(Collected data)
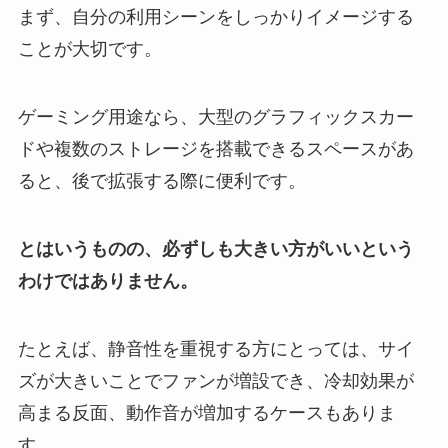
まず、自分の利用シーンをしっかりイメージする
ことが大切です。
ゲーミング用途なら、大型のグラフィックスカー
ドや複数のストレージを搭載できるスペースがあ
ると、後で拡張する際に便利です。
とはいうものの、必ずしも大きい方がいいという
わけではありません。
たとえば、静音性を重視する方にとっては、サイ
ズが大きいことでファンが増設でき、冷却効果が
高まる反面、動作音が増加するケースもありま
す。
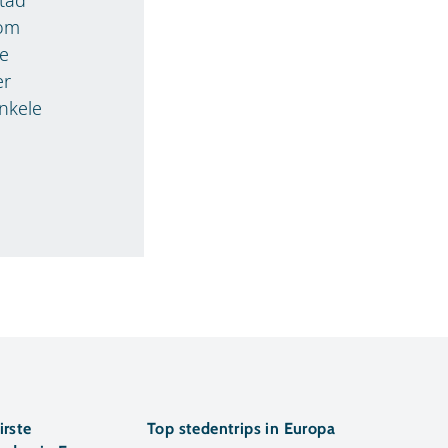
 om
De
er
nkele
irste
Top stedentrips in Europa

**Action item**
Give again exactly the lines from the one holding "ると、後で拡張する際に便利です。" to the final line of the records, both ends included, and nothing more. Pictures do not belong in the copy.

**Output for this task**
ると、後で拡張する際に便利です。
とはいうものの、必ずしも大きい方がいいという
わけではありません。
たとえば、静音性を重視する方にとっては、サイ
ズが大きいことでファンが増設でき、冷却効果が
高まる反面、動作音が増加するケースもありま
す。
 om
De
er
nkele
irste
Top stedentrips in Europa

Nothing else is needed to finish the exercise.